Die Arbeit von Dolmetschern vor Gericht und Behörden wird nach dem Justizvergütungs- und -entschädigungsgesetz vergütet.

Österreich

In Österreich wird diese Aufgabe von besonders qualifizierten Gerichtsdolmetschern (volle Bezeichnung: allgemein beeidete und gerichtlich zertifizierte Dolmetscher) wahrgenommen, die sich im Rahmen eines Justizverwaltungsverfahrens nach dem Bundesgesetz über die allgemein beeideten und gerichtlich zertifizierten Sachverständigen und Dolmetscher (SDG) einer Prüfung unterziehen müssen. Die Bezeichnung ist gesetzlich geschützt; wer sie widerrechtlich verwendet, kann mit einer Unterlassungsklage belangt werden. Mit der Änderung des Gesetzes wurde 1999 zusätzlich zur allgemeinen Beeidigung die "gerichtliche Zertifizierung" eingeführt, um dem Gedanken der Qualitätssicherung Rechnung zu tragen. Dabei wurden die persönlichen Voraussetzungen für die Eintragung in die Dolmetscherlisten erweitert und eine periodische Überprüfung der Eintragungsvoraussetzungen eingeführt.
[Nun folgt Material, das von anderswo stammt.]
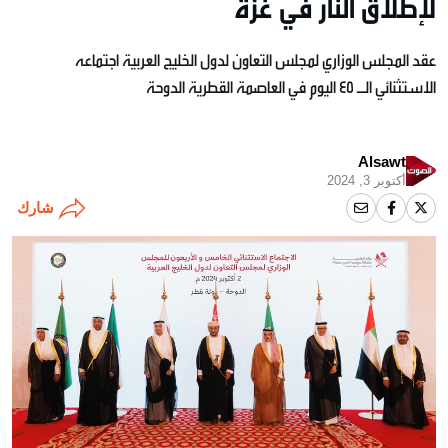
لإطلاق النار في غزة
عقد المجلس الوزاري لمجلس التعاون لدول الخليج العربية اجتماعه
الاستثنائي الـ 45 اليوم في العاصمة القطرية الدوحة
Alsawt
أكتوبر 3, 2024
شارك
Der Gerichtsdolmetscher ist in Österreich auch für die Beglaubigung von Übersetzungen zuständig und entspricht insofern dem "beeidigten" bzw. "ermächtigten" Übersetzer in Deutschland.

Europäische Union

Eine besonders wichtige Rolle spielt die Arbeit der Dolmetscher bei den Institutionen der Europäischen Union. Das Europäische Parlament und der Europäische Gerichtshof verfügen jeweils über einen eigenen Dolmetschdienst, der Dienst der Europäische Kommission übernimmt die Verdolmetschung in der Kommission, im Ministerrat sowie im Wirtschafts- und Sozialausschuss und dem Ausschuss der Regionen. Die Dolmetschdienste beschäftigen verbeamtete und festangestellte Dolmetscher und verfügen - im Falle von Parlament und Kommission - über eine gemeinsame Liste von freiberuflich tätigen Dolmetschern. Um in diese Datenbank aufgenommen zu werden, müssen Bewerber zunächst einen interinstitutionellen Auswahltest absolvieren. Die Auswahl fest anzustellender Dolmetscher erfolgt zentral für alle europäischen Behörden in einem Verfahren (Concours), das vom Europäischen Amt für Personalauswahl veranstaltet wird.

Beratender Dolmetscher

Bei der Organisation größerer Veranstaltungen mit Dolmetschbedarf wird oft ein beratender Dolmetscher verpflichtet. Er ist dann verantwortlich für die Zusammenstellung des Dolmetscherteams für eine oder mehrere Sprachen und ist als alleiniger Ansprechpartner des Auftraggebers für die Verdolmetschung der Veranstaltung zuständig.